▸ **Exercise material**:
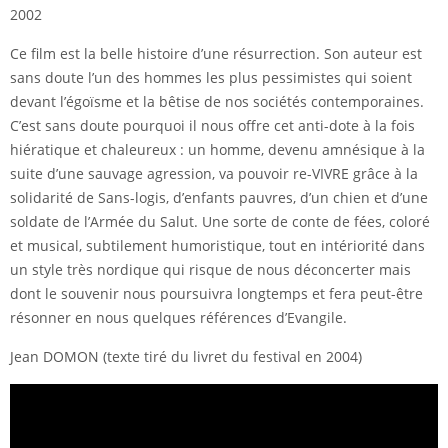
2002
Ce film est la belle histoire d’une résurrection. Son auteur est
sans doute l’un des hommes les plus pessimistes qui soient
devant l’égoïsme et la bêtise de nos sociétés contemporaines.
C’est sans doute pourquoi il nous offre cet anti-dote à la fois
hiératique et chaleureux : un homme, devenu amnésique à la
suite d’une sauvage agression, va pouvoir re-VIVRE grâce à la
solidarité de Sans-logis, d’enfants pauvres, d’un chien et d’une
soldate de l’Armée du Salut. Une sorte de conte de fées, coloré
et musical, subtilement humoristique, tout en intériorité dans
un style très nordique qui risque de nous déconcerter mais
dont le souvenir nous poursuivra longtemps et fera peut-être
résonner en nous quelques références d’Evangile.
Jean DOMON (texte tiré du livret du festival en 2004)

▸ **Task to carry out**: Please transcribe the listing exactly as it stands, but omit its pictures.

▸ **Task result**:
2002
Ce film est la belle histoire d’une résurrection. Son auteur est
sans doute l’un des hommes les plus pessimistes qui soient
devant l’égoïsme et la bêtise de nos sociétés contemporaines.
C’est sans doute pourquoi il nous offre cet anti-dote à la fois
hiératique et chaleureux : un homme, devenu amnésique à la
suite d’une sauvage agression, va pouvoir re-VIVRE grâce à la
solidarité de Sans-logis, d’enfants pauvres, d’un chien et d’une
soldate de l’Armée du Salut. Une sorte de conte de fées, coloré
et musical, subtilement humoristique, tout en intériorité dans
un style très nordique qui risque de nous déconcerter mais
dont le souvenir nous poursuivra longtemps et fera peut-être
résonner en nous quelques références d’Evangile.
Jean DOMON (texte tiré du livret du festival en 2004)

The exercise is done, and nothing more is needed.